Chantal Keller and Marc Lasson developped a tactic for Coq generating the parametricity relation corresponding to a (closed) type and proving that this type's inhabitants satisfy the generated relation. You can find more details about this work on Keller's website.
Now in Agda's case, it is in theory possible to do the same sort of work by implementing the tactic in pure Agda using a technique called reflection.
I want to prove
∀ {ℓ} {A B C D : Set ℓ} → (A → B) ≡ (C → D) → A ≡ C
(and similar for the codomain).
If I had a function domain that returns the domain of a function type, I could write the proof as
cong domain
but I don't think it's possible to write such a function.
Is there any way to do this?
I posed a very similar question on the Agda mailing list a few months ago, see: http://permalink.gmane.org/gmane.comp.lang.agda/5624. The short answer is that you cannot prove this in Agda.
The technical reason is that the unification algorithm used internally by Agda for pattern matching doesn't include a case for problems of the form (A → B) ≡ (C → D), so this definition does not typecheck:
cong-domain : ∀ {ℓ} {A B C D : Set ℓ} → (A → B) ≡ (C → D) → A ≡ C
cong-domain refl = refl
It is also impossible to define the function domain directly. Think about it: what should be the domain of a type that is not a function type, e.g. Bool?
The deeper reason why you cannot prove this is that it would be incompatible with the univalence axiom from Homotopy Type Theory. In an answer given by Guillaume Brunerie on my mail, he gives the following example: Consider the two types Bool -> Bool and Unit -> (Bool + Bool). Both have 4 elements, so we can use the univalence axiom to give a proof of type Bool -> Bool ≡ Unit -> (Bool + Bool) (in fact there are 24 different proofs). But clearly we do not want Bool ≡ Unit! So in the presence of univalence, we cannot assume that equal function types have equal domains.
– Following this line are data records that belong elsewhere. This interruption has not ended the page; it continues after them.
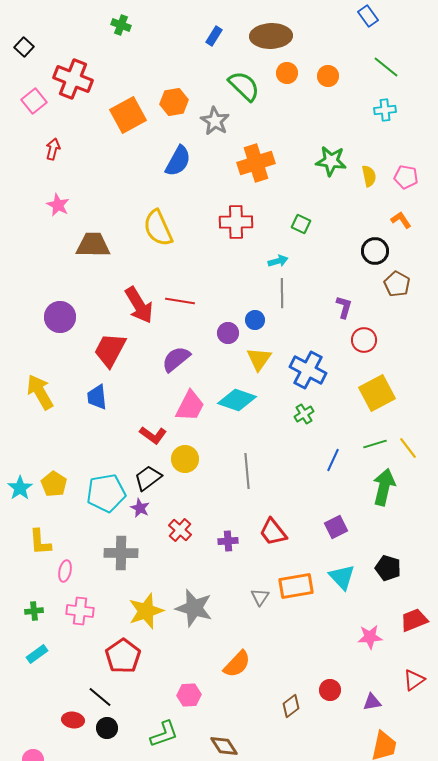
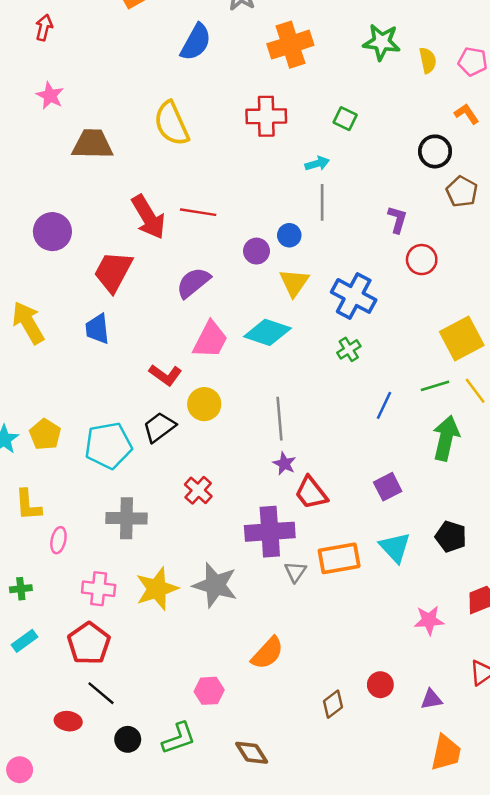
yellow square: (377, 393) -> (462, 339), moved
purple star: (140, 508) -> (284, 464), moved
purple cross: (228, 541) -> (270, 532), moved, size x2.0
pink cross: (80, 611) -> (99, 589), moved
red pentagon: (123, 656) -> (89, 643), moved
black circle: (107, 728) -> (128, 739), moved

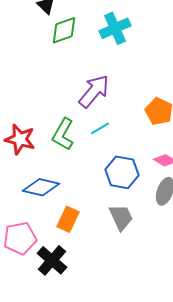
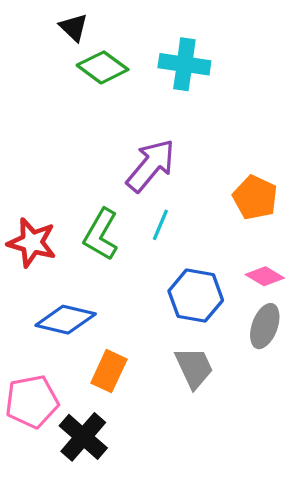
cyan cross: (115, 28) -> (184, 64), turned 32
green diamond: (64, 30) -> (103, 67), turned 56
cyan line: (100, 128) -> (160, 225), turned -36

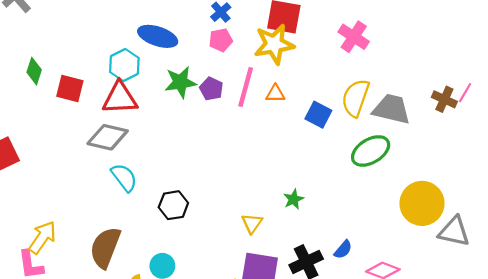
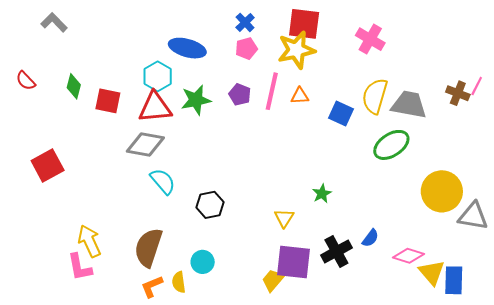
green star: (180, 82) -> (196, 100), moved
yellow arrow: (42, 237) -> (89, 241), turned -56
In the end, I 'solved' this problem by passing an extra argument of type A ≡ C everywhere it was needed. I know it's not ideal, but maybe you can do the same.
I should also note that Agda does include an option for injective type constructors, which you can enable by putting {-# OPTIONS --injective-type-constructors #-} at the top of your .agda file. This allows you for example to prove A ≡ B from List A ≡ List B, but unfortunately this only works for type constructors such as List, and not for function types.
You could of course always make a feature request at https://code.google.com/p/agda/issues/list to add a option --injective-function-types to Agda. This option would be incompatible with univalence, but so is --injective-type-constructors, yet for many applications this is not a real problem. I feel that the main Agda developers are usually very open to such requests, and very fast to add them to the development version of Agda.